Table 9.42: OA and Test Setup and Results
Test Setup and Results
							Frequency in Each Grade
A	B	C	D	E	F	G	Bad	OK	Good	Transformed Data
1	1	1	1	1	1	1	2	3		1	1	3	3
1	1	1	2	2	2	2	3	2		1	1	1	3
1	2	2	1	1	2	2	4	1		1	1	1	3
1	2	2	2	2	1	1		2	3	3	3	4	4
2	1	2	1	2	1	2		4	1	3	3	3	4
2	1	2	2	1	2	1	1	3	1	1	3	3	4
2	2	1	1	2	2	1		3	2	3	3	3	4
2	2	1	2	1	1	2		1	4	3	4	4	4

Table 9.43: ANOVA for the Raw Data
Source	df	SS	MS	F Ratio	S'	%
A	1	11.03	11.03	14.33	10.26	20.94
B	1	3.03	3.03	3.93	2.26	4.61
C	1*	0.03	0.03
D	1*	2.03	2.03
E	1*	2.03	2.03
F	1	7.23	7.23	9.39	6.46	13.18
G	1*	2.03	2.03
Error	32	21.60	0.68
(pooled error)	36	27.70	0.77		30.01	61.27
Total	39	48.98	1.26

Table 9.44: ANOVA Table for the NTB S/N Ratios
Source	df	SS	MS	F Ratio	S'	%
A	1	23.81	23.81	16.76	22.39	25.18
B	1	23.81	23.81	16.76	22.39	25.18
C	1*	0.39	0.39
D	1*	0.39	0.39
E	1	13.21	13.21	9.29	11.79	13.26
F	1	23.81	23.81	16.76	22.39	25.18
G	1*	3.49	3.49
Error	3
(pooled error)		4.26	1.42		9.95	11.19
Total	7	88.91	12.70

Plotting of the S/N data and inspection of the level averages reveals that the best factor choices are: A ₂ B ₂ E ₂ F ₁ . The best choices overall are: A ₂ B ₂ E ₂ F ₁ . This compares with the best choice of A ₂ B ₂ F ₁ from the accumulation analysis on page 425.

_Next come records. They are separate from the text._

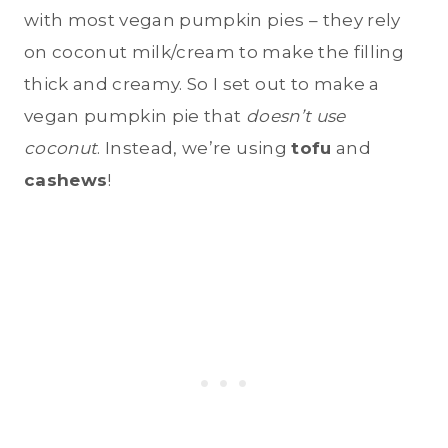
with most vegan pumpkin pies – they rely
on coconut milk/cream to make the filling
thick and creamy. So I set out to make a
vegan pumpkin pie that
doesn’t use
coconut
. Instead, we’re using
tofu
and
cashews
!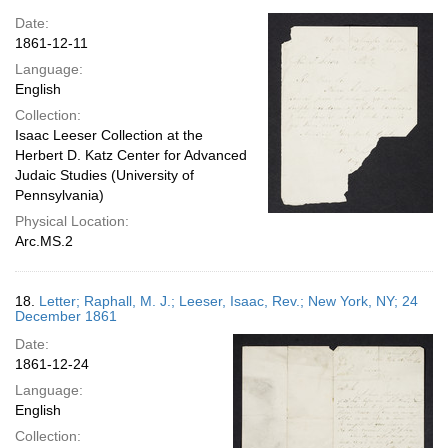
Date:
1861-12-11
Language:
English
Collection:
Isaac Leeser Collection at the
Herbert D. Katz Center for Advanced
Judaic Studies (University of
Pennsylvania)
Physical Location:
Arc.MS.2
18.
Letter; Raphall, M. J.; Leeser, Isaac, Rev.; New York, NY; 24
December 1861
Date:
1861-12-24
Language:
English
Collection: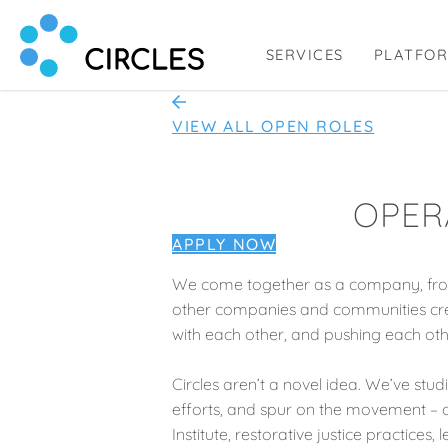
SERVICES
PLATFO
Circl.es
Human Connection, Powered by Circl.es
VIEW ALL OPEN ROLES
OPER
APPLY NOW
We come together as a company, from
other companies and communities crea
with each other, and pushing each oth
Circles aren’t a novel idea. We’ve stud
efforts, and spur on the movement – of
Institute, restorative justice practic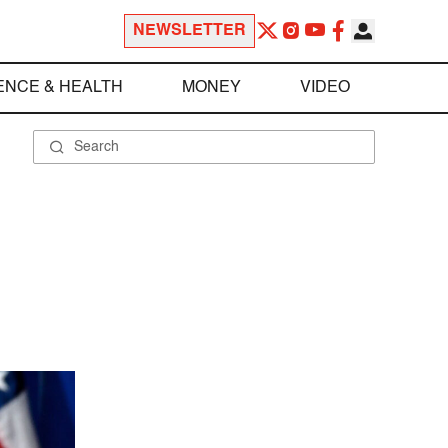
NEWSLETTER
ENCE & HEALTH
MONEY
VIDEO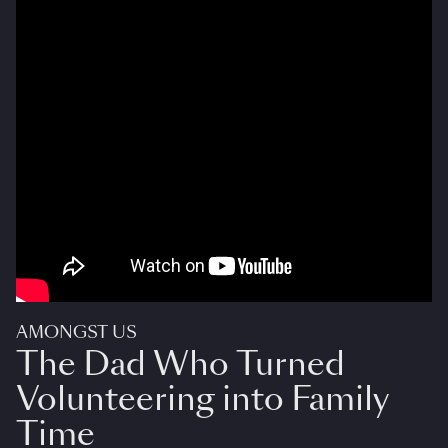
AMONGST US
The Dad Who Turned
Volunteering into Family
Time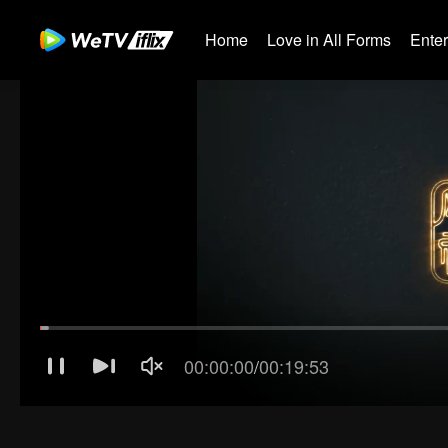
Home
Love in All Forms
Ente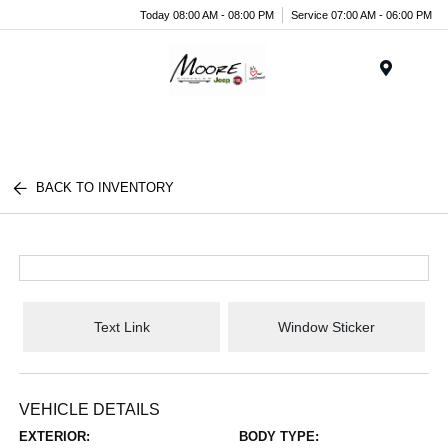
Today 08:00 AM - 08:00 PM
Service 07:00 AM - 06:00 PM
Menu
BACK TO INVENTORY
Text Link
Window Sticker
VEHICLE DETAILS
EXTERIOR:
BODY TYPE:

Each of the methods has one further disadvantage . Using the transformation approach, it is not possible to make a projection of what the distribution of classes would look like at the optimum settings. The accumulation analysis was not able to identify the effect on the standard deviation of the ratings due to factor E. Each approach tells a different part of the story and both should be used to get the full picture.